Write out the records that appear below, verbatim and complete, but without pictures.

Saved entries
####

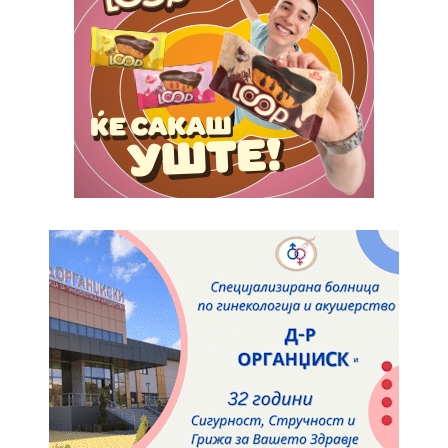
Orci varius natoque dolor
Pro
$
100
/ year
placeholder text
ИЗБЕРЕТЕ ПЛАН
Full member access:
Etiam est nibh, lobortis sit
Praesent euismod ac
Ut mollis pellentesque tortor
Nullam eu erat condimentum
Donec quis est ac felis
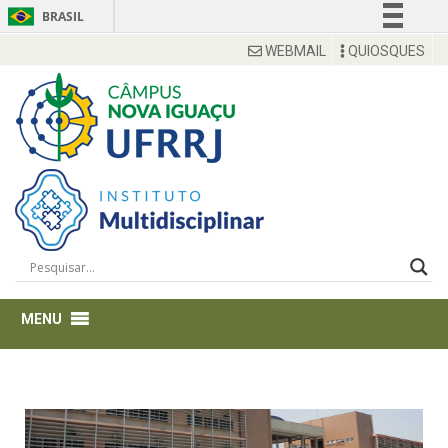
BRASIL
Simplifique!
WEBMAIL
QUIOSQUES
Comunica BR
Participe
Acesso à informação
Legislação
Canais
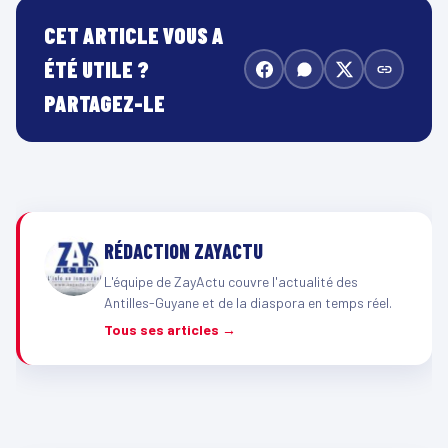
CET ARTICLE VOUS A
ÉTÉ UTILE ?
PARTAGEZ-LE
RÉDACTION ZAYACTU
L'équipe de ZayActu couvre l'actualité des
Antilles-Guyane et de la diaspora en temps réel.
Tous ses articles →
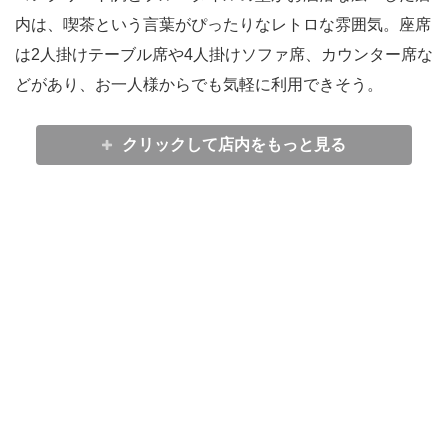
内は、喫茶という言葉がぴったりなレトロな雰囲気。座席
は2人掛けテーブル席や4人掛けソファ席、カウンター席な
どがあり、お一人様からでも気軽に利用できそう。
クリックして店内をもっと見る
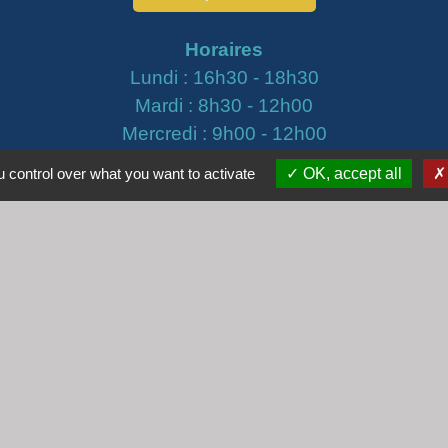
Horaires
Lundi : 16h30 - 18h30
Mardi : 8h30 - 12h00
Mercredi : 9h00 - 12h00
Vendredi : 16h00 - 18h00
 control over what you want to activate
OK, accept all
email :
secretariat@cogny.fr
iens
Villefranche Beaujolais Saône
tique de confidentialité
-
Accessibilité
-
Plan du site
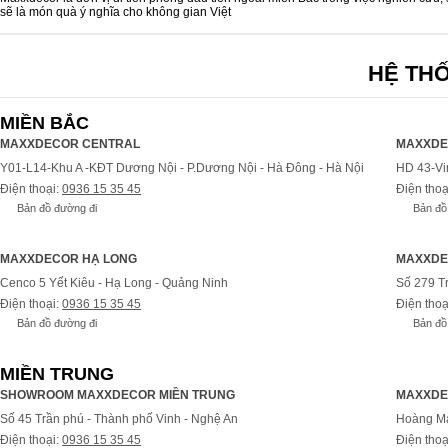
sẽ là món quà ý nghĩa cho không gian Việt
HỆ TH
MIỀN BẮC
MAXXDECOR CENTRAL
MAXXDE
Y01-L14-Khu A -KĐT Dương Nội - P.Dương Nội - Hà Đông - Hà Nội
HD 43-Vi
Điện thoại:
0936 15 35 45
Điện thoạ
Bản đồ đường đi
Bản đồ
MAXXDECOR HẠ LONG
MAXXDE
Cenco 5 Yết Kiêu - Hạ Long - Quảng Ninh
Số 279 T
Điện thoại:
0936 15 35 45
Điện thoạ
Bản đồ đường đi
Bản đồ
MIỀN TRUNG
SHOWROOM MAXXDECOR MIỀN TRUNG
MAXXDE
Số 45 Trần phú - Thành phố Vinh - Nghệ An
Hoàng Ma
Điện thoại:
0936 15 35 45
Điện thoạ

####

- [Task response]
Orci varius natoque dolor
Pro
$
100
/ year
placeholder text
ИЗБЕРЕТЕ ПЛАН
Full member access:
Etiam est nibh, lobortis sit
Praesent euismod ac
Ut mollis pellentesque tortor
Nullam eu erat condimentum
Donec quis est ac felis
BRASIL
Simplifique!
WEBMAIL
QUIOSQUES
Comunica BR
Participe
Acesso à informação
Legislação
Canais
CET ARTICLE VOUS A
ÉTÉ UTILE ?
PARTAGEZ-LE
RÉDACTION ZAYACTU
L'équipe de ZayActu couvre l'actualité des
Antilles-Guyane et de la diaspora en temps réel.
Tous ses articles →
内は、喫茶という言葉がぴったりなレトロな雰囲気。座席
は2人掛けテーブル席や4人掛けソファ席、カウンター席な
どがあり、お一人様からでも気軽に利用できそう。
クリックして店内をもっと見る
Horaires
Lundi : 16h30 - 18h30
Mardi : 8h30 - 12h00
Mercredi : 9h00 - 12h00
Vendredi : 16h00 - 18h00
 control over what you want to activate
OK, accept all
email :
secretariat@cogny.fr
iens
Villefranche Beaujolais Saône
tique de confidentialité
-
Accessibilité
-
Plan du site
sẽ là món quà ý nghĩa cho không gian Việt
HỆ TH
MIỀN BẮC
MAXXDECOR CENTRAL
MAXXDE
Y01-L14-Khu A -KĐT Dương Nội - P.Dương Nội - Hà Đông - Hà Nội
HD 43-Vi
Điện thoại:
0936 15 35 45
Điện thoạ
Bản đồ đường đi
Bản đồ
MAXXDECOR HẠ LONG
MAXXDE
Cenco 5 Yết Kiêu - Hạ Long - Quảng Ninh
Số 279 T
Điện thoại:
0936 15 35 45
Điện thoạ
Bản đồ đường đi
Bản đồ
MIỀN TRUNG
SHOWROOM MAXXDECOR MIỀN TRUNG
MAXXDE
Số 45 Trần phú - Thành phố Vinh - Nghệ An
Hoàng Ma
Điện thoại:
0936 15 35 45
Điện thoạ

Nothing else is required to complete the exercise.